78 notes · View notes
ptw30 · 6 years
Text
VLD Season 7 Reactions: Part 2
Hi, @dreamworksanimation and @voltron! Hope you had a great holiday weekend. I received more asks since the last time I sent you a post. Please give these a read, as these are the reviews sent to me from the fandom. Best - ptw30
Anonymous said: Voltron is all build up and no follow up. They teased us with a very cool premise and then slowly went away from it till they finally went to "nope don't remember didn't happen". And the EPs even seem proud of that. I wonder if they ever watched the show :(
The EPs lack the ability to bring a resolution or closure. We never find out Haggar’s motivation or reasoning about Operation Kuron. We never find out who the “other one” was in the pilot. We never find out Shiro’s bayard form. Lance’s insecurities are never resolved. We never find out the limitations of Allura’s powers - she can transfer souls but can’t find the Black Lion galaxies away? There’s just so much left out of the story. 
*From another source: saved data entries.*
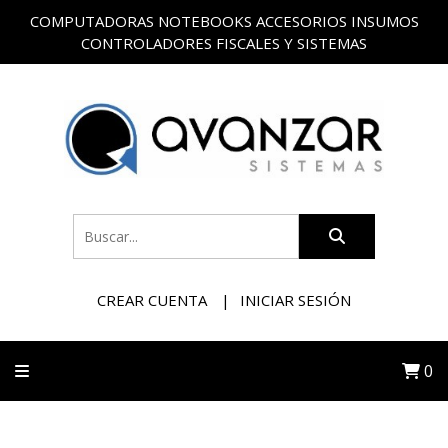
COMPUTADORAS NOTEBOOKS ACCESORIOS INSUMOS
CONTROLADORES FISCALES Y SISTEMAS
CREAR CUENTA
INICIAR SESIÓN
0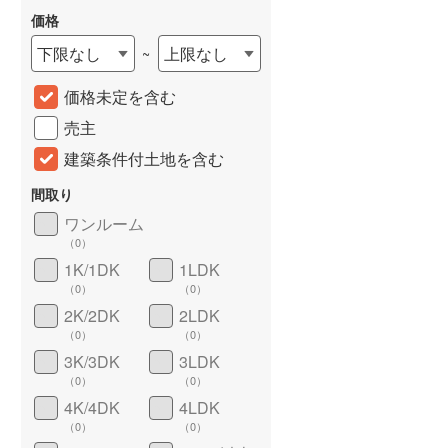
価格
下限なし
上限なし
~
価格未定を含む
売主
建築条件付土地を含む
間取り
ワンルーム
詳しく見る
（
0
）
1K/1DK
1LDK
（
0
）
（
0
）
2K/2DK
2LDK
（
0
）
（
0
）
3K/3DK
3LDK
（
0
）
（
0
）
4K/4DK
4LDK
（
0
）
（
0
）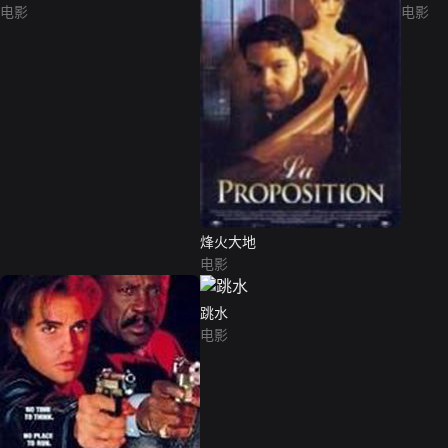
电影
电影
烽火大地
电影
跳水
电影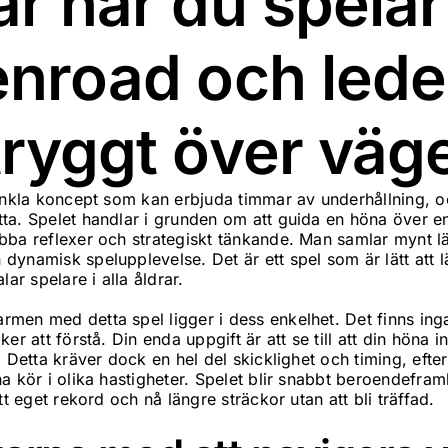
r när du spelar
enroad och lede
tryggt över väg
 enkla koncept som kan erbjuda timmar av underhållning, 
ta. Spelet handlar i grunden om att guida en höna över en
bba reflexer och strategiskt tänkande. Man samlar mynt lä
ynamisk spelupplevelse. Det är ett spel som är lätt att lä
lar spelare i alla åldrar.
men med detta spel ligger i dess enkelhet. Det finns ing
er att förstå. Din enda uppgift är att se till att din höna i
. Detta kräver dock en hel del skicklighet och timing, efte
a kör i olika hastigheter. Spelet blir snabbt beroendefra
tt eget rekord och nå längre sträckor utan att bli träffad.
Anonymous said: Sometimes I think about all of voltron’s loose threads and how this next season is the last and am then transported back to my high school days of putting off projects until the last second, throwing something together, aiming for at least a passing grade. 
The EPs failed a long time ago, if that’s the case. When they decided to kill off one of the main characters without allowing the team to grieve, forced the most popular paladin off the team, demoted the leader of the team to a soldier, and abandoned its own lore, including breaking the strongest paladin-lion bond without any explanation - they failed to give the viewers any satisfying conclusion to this story. No matter what the next 13 episodes include, it won’t make up for the middle 39 episodes that literally brought tragedy after tragedy, especially to the team’s only LGBTQ+, multiple-minority character. 
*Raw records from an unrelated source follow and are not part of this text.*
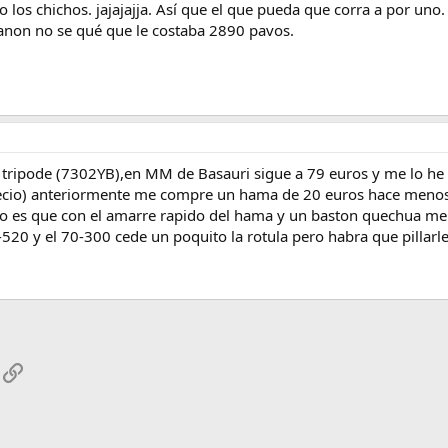
los chichos. jajajajja. Así que el que pueda que corra a por uno. 
non no se qué que le costaba 2890 pavos.
 tripode (7302YB),en MM de Basauri sigue a 79 euros y me lo he
recio) anteriormente me compre un hama de 20 euros hace menos 
no es que con el amarre rapido del hama y un baston quechua m
520 y el 70-300 cede un poquito la rotula pero habra que pillarle
App
mail
Enlace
@sweet-rabbit​ said: You know, if the EPs wanted us to not like, nay, LOVE AND ADORE Shiro as much as we do, it was probably a huge misstep on their or whoever's part that they hired a man who voiced a freakin' DISNEY RENAISSANCE CHARACTER to voice Shiro. The blasted fools, the lot of them!
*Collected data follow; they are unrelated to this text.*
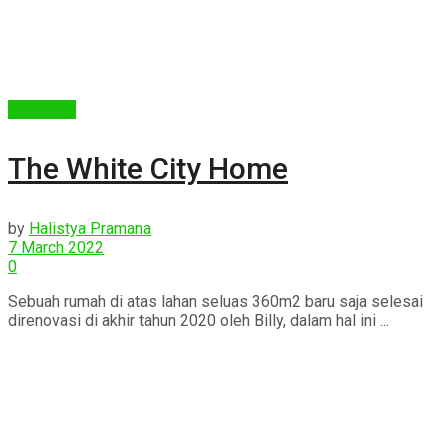
Arsitektur
The White City Home
by
Halistya Pramana
7 March 2022
0
Sebuah rumah di atas lahan seluas 360m2 baru saja selesai
direnovasi di akhir tahun 2020 oleh Billy, dalam hal ini ...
Josh Keaton is a consummate professional, and no doubt, Andrea Romano nailed it when working with him and the team. If there is one thing that is absolutely, without a doubt, above reproach with this show - it’s the voice acting. It is outstanding.
@safeautistickeith said: Damsel Shiro aaaaalways felt Suspect ™ for me. Like. Keith can say, ”we saved each other” (whoever wrote that bless them) But, lbr Shiro’s sidelining was a slowburn that started from his damsel-dom. S1: S and K each got a Big Save. K saved S when he came back to Earth. S saved K when K went after Zarkon (Shiro voice: I’ve got you, buddy) S2: K saved S in Across the Universe. S saved K in Marmora. Equals? Yes. Truly. Then s3 comes along and it’s not longer this beautiful, mutual thing, but Shiro becomes a Damsel in Distress. Which Yikes ™ Asian man demoted to damsel? Unfortunate implications. He’s arc has been about leading up until then? Unfortunate implications. He’s a gay male( the reveal planned in s2??) un for tu nate implications. There’s a line between, ”you can be masc and also need help” and just making him a damsel. Big Yikes. 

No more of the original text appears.